MORE: Full box score
Four months later, the Pointers closed out an 18-2-1 stretch over their final 21 games to become champions with Dixon, Alex Kromm, Alex Brooks and Kyle Sharkey -- captains' letters proudly displayed on their uniforms -- joining their coach to receive the NCAA championship trophy at center ice.
"It has nothing to do with me. As you could see tonight, these guys are reliant," Chris Brooks said.
Just as they had in Friday's 5-1 semifinal win over SUNY Geneseo, the Pointers pounced early Saturday against a St. Norbert team coming off an epic 8-7 double overtime win less than 24 hours earlier. Junior forward Eliot Grauer, voted the tournament's Most Outstanding Player, got UWSP on the board just 2:40 into the game when Nick D'Avolio won a neutral zone face-off to him on the right wing and Grauer's wrist shot from the right circle squeaked between the left shoulder of Green Knights goalie Tony Kujava and the goalpost -- one second before the penalty expired.
"I saw a little hole with the D-man and shot it with a little bit of a screen, and it just barely got in there," said Grauer, who scored three goals in the Frozen Four.
St. Norbert answered seven minutes later on a power play goal of its own when Tanner Froese's shot from the point was deflected in off the stick of Pointers forward Lawrence Cornellier, but UWSP got back on top thanks to another power play marker with 1:18 left in the period when Alex Brooks pounced on a loose puck in the high slot and blasted a slap shot past Kujava.

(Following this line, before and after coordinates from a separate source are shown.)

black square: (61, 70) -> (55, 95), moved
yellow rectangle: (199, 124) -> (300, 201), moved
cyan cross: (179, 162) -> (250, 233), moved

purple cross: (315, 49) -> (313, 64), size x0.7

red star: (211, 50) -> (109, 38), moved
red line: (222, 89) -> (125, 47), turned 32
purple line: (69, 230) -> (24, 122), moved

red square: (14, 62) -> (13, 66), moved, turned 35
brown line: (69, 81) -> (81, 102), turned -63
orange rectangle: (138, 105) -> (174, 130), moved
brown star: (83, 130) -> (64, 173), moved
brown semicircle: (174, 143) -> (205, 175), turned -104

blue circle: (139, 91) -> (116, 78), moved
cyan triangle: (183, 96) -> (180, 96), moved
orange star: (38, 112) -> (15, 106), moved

"I put one off the post and it was like, 'Ugh, what do I have to do?' but I got it on the second one," Alex Brooks said.
From there, UWSP's explosive line of Cornellier, Kyle Sharkey and Jacob Barber -- quiet through much of championship weekend to that point -- helped put things away. Sharkey had a goal and two assists, Barber had a goal and an assist and Cornellier notched the Pointers' third power play goal of the night.

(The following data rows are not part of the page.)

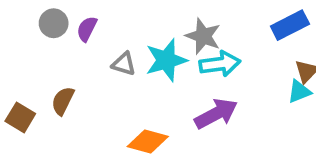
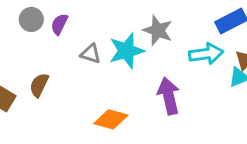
cyan arrow: (220, 64) -> (206, 54), moved
purple arrow: (216, 114) -> (169, 96), turned -75

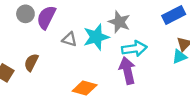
purple semicircle: (59, 24) -> (46, 17), size x1.5
cyan arrow: (206, 54) -> (134, 49), moved

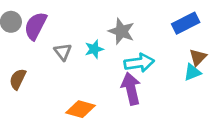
cyan star: (96, 37) -> (94, 49), size x0.6
gray triangle: (69, 39) -> (63, 52), turned 35

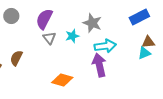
purple semicircle: (35, 26) -> (44, 19), moved
brown triangle: (198, 57) -> (148, 42), turned 40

"You need your power play at this time of year to be a factor, and tonight their power play really won the game for them," said St. Norbert junior defenseman Blake Cooper.

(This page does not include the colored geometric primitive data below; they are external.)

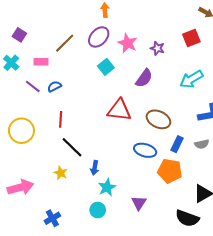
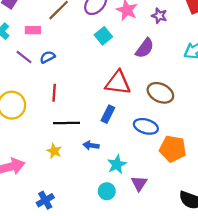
blue rectangle: (177, 144) -> (108, 114), moved
black line: (72, 147) -> (66, 123), turned -45
blue arrow: (95, 168) -> (91, 145), turned 88
cyan star: (107, 187) -> (117, 164), moved
cyan circle: (98, 210) -> (107, 191), moved

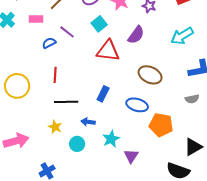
purple line: (24, 57) -> (67, 32), moved
red triangle: (118, 83) -> (108, 51), moved
cyan circle: (107, 191) -> (77, 144), moved

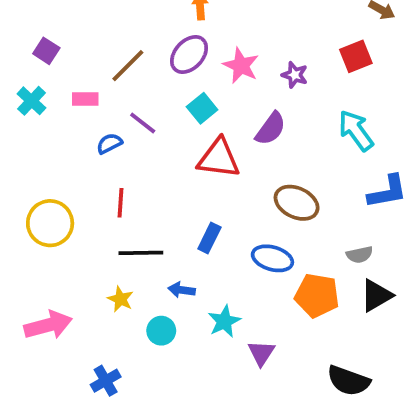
cyan arrow: (182, 36) -> (356, 130), turned 85
gray semicircle: (192, 99) -> (360, 255), moved
black triangle: (193, 147) -> (376, 295), moved

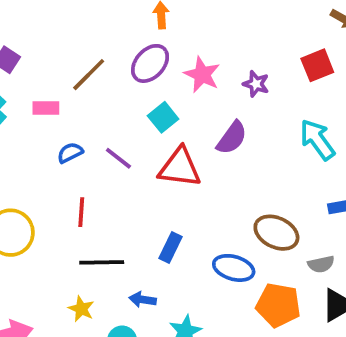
purple line: (143, 123) -> (118, 158), moved
brown ellipse: (297, 203) -> (276, 233), moved

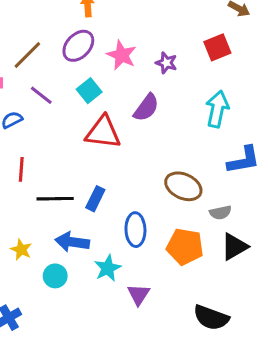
cyan arrow: (317, 140) -> (217, 109), turned 48
purple line: (118, 158) -> (41, 95), moved
black line: (102, 262) -> (55, 199), moved
blue ellipse: (234, 268) -> (135, 230), moved, turned 72
blue arrow: (143, 300) -> (72, 242), size x1.5

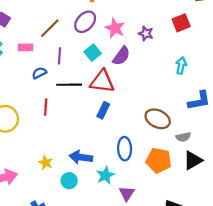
purple line: (41, 95) -> (60, 56), turned 56
purple semicircle: (146, 108) -> (121, 56), moved
cyan arrow: (217, 109) -> (181, 65), size x0.7
black line: (55, 199) -> (69, 85), moved
blue rectangle: (95, 199) -> (103, 110), moved

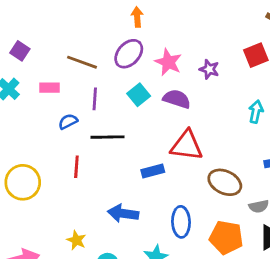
brown line: (50, 28) -> (82, 62), turned 65
purple semicircle: (121, 56) -> (177, 99), turned -108
red triangle: (102, 81) -> (187, 146), moved
blue rectangle: (103, 110) -> (153, 171), turned 49
blue arrow: (81, 157) -> (123, 213), moved

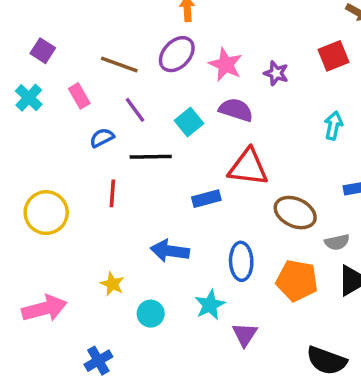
pink rectangle: (50, 88) -> (79, 96), turned 60
cyan square: (139, 95) -> (189, 122), moved
purple line: (95, 99) -> (135, 110), turned -40

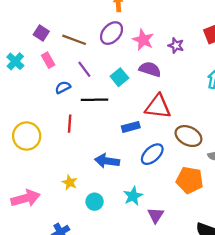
purple square: (43, 51) -> (41, 33), moved
blue ellipse: (241, 261) -> (152, 154), moved, turned 50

It didn't even matter that the Pointers played most of the final two periods shorthanded after All-American forward Joe Kalisz left the game with an apparently right leg injury following a collision with Kujava in the St. Norbert crease. For a team that fell to St. Norbert in the championship game two years ago in Lewiston, Maine and to Trinity College a year ago in Minneapolis, Saturday night was sweet redemption.
St. Norbert coach Tim Coghlin dismissed the notion that his team was affected by Friday's grueling game against UMass Boston, choosing to praise the Pointers' execution in every aspect of the game -- especially early on.
"Stevens Point was better, and I don't know if I could name one area where we were better," said Coghlin, whose team missed out on a chance for a fifth national title since 2008. "They were better. We've seen them consistently over time, and we know what their strengths are."
NOTES: Grauer was joined on the all-tournament team by two teammates, Alex Brooks and goalie Max Milosek -- who stopped 32 of the 34 shots he faced over the weekend, including 21 saves Saturday. Also on the all-tournament team were Thompson and forward Erik Cooper from St. Norbert and UMass Boston forward Frankie DeAugustine.